Gemini 2.5 API bug: missing finishReason when max token limit is reached

To replicate:

curl "https://generativelanguage.googleapis.com/v1beta/models/gemini-2.5-pro-exp-03-25:generateContent?key=MY_API_KEY" \
  -H 'Content-Type: application/json' \
  -X POST \
  -d '{
    "contents": [
      {
        "parts": [
          {
            "text": "could"
          }
        ]
      }
    ],
    "generationConfig": {
      "temperature": 0.1,
      "maxOutputTokens": 411
    }
  }'

Response:

{
  "usageMetadata": {
    "promptTokenCount": 1,
    "totalTokenCount": 1,
    "promptTokensDetails": [
      {
        "modality": "TEXT",
        "tokenCount": 1
      }
    ]
  },
  "modelVersion": "gemini-2.5-pro-exp-03-25"
}

This is not the same behavior as you get from Gemini 2.0 Flash:

{
  "candidates": [
    {
      "content": {
        "parts": [
          {
            "text": "Could you please provide more context? I need to know what you want me to do with the word \"could\". For example, are you asking me to:\n\n* **Define it?** (e.g., \"Could you define 'could'?\")\n* **Use it in a sentence?"
          }
        ],
        "role": "model"
      },
      "finishReason": "MAX_TOKENS",
      "avgLogprobs": -0.13195424001724992
    }
  ],
  "usageMetadata": {
    "promptTokenCount": 1,
    "candidatesTokenCount": 61,
    "totalTokenCount": 62,
    "promptTokensDetails": [
      {
        "modality": "TEXT",
        "tokenCount": 1
      }
    ],
    "candidatesTokensDetails": [
      {
        "modality": "TEXT",
        "tokenCount": 61
      }
    ]
  },
  "modelVersion": "gemini-2.0-flash"
}

With 2.0 Flash, we get a candidate with "finishReason": "MAX_TOKENS" allowing us to determine why we got a truncated/missing response. This is easy to parse.

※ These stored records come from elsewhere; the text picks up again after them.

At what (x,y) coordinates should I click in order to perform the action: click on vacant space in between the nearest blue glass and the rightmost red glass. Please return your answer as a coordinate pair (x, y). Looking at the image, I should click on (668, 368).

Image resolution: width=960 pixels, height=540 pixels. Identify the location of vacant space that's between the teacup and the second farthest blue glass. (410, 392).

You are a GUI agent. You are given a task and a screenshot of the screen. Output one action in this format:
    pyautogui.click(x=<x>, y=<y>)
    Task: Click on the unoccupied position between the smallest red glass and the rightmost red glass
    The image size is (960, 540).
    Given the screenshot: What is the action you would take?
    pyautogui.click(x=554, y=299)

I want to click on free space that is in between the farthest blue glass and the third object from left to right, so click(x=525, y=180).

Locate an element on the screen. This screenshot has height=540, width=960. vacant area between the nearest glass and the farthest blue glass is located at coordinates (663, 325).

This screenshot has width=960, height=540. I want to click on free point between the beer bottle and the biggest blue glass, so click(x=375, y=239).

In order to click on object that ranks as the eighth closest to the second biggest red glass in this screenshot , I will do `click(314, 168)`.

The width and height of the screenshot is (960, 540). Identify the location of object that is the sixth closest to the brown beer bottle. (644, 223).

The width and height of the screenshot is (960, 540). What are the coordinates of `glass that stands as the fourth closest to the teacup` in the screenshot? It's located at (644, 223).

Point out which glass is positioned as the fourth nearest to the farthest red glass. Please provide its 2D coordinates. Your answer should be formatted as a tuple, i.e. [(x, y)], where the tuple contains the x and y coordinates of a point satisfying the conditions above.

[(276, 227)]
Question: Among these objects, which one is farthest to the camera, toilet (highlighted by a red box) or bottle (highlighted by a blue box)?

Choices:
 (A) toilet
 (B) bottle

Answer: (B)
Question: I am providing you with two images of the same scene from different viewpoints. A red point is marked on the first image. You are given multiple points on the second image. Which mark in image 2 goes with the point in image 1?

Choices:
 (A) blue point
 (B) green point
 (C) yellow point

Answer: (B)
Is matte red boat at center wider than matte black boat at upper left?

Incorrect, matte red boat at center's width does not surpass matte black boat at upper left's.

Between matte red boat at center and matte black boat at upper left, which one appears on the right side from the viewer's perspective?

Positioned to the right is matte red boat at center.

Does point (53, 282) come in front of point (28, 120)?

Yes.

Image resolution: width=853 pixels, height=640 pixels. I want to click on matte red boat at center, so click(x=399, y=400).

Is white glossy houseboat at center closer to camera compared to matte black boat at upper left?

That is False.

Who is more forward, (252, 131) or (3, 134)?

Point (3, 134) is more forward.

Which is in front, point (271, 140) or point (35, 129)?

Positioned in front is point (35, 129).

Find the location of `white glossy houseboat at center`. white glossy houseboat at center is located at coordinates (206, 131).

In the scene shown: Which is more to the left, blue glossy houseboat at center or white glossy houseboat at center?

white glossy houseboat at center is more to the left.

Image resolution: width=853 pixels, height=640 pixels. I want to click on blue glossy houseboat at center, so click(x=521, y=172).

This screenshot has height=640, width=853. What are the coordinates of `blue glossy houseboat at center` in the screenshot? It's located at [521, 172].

If I increase the maxOutputTokens value a little bit more, Gemini 2.5 Pro will respond correctly, but truncate the response after just a few tokens. I’m guessing it spends a few hundred tokens on CoT / reasoning before generating response tokens, and if the model hits the token limit during this thinking phase, it fails to generate a candidate and spits out the unparseable response.

Expected behavior would be something like a candidate with an empty content object and a finishReason of MAX_TOKENS.